◆ Provided information:
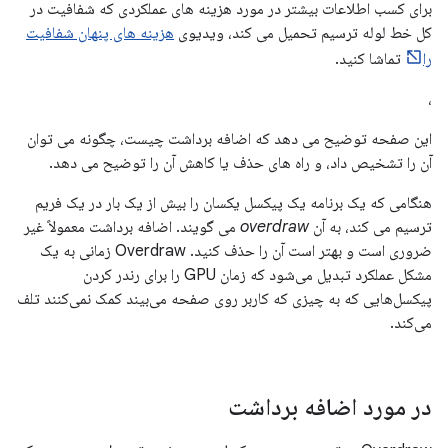
برای کسب اطلاعات بیشتر در مورد هزینه های عملکردی که شفافیت در
کل خط لوله ترسیم تحمیل می کند، ویدیوی
هزینه های پنهان شفافیت
را
تماشا کنید.
،
این صفحه توضیح می دهد که اضافه برداشت چیست، چگونه می توان
آن را تشخیص داد، و راه های حذف یا کاهش آن را توضیح می دهد.
هنگامی که یک برنامه یک پیکسل یکسان را بیش از یک بار در یک فریم
ترسیم می کند، به آن
overdraw
می گویند. اضافه برداشت معمولاً غیر
ضروری است و بهتر است آن را حذف کنید. Overdraw زمانی به یک
مشکل عملکرد تبدیل می‌شود که زمان GPU را برای رندر کردن
پیکسل‌هایی که به چیزی که کاربر روی صفحه می‌بیند کمک نمی‌کنند تلف
می‌کند.
در مورد اضافه برداشت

◆ Assignment:
In the listing above, show every line with the word "برداشت".

◆ Exercise answer:
این صفحه توضیح می دهد که اضافه برداشت چیست، چگونه می توان
می گویند. اضافه برداشت معمولاً غیر
در مورد اضافه برداشت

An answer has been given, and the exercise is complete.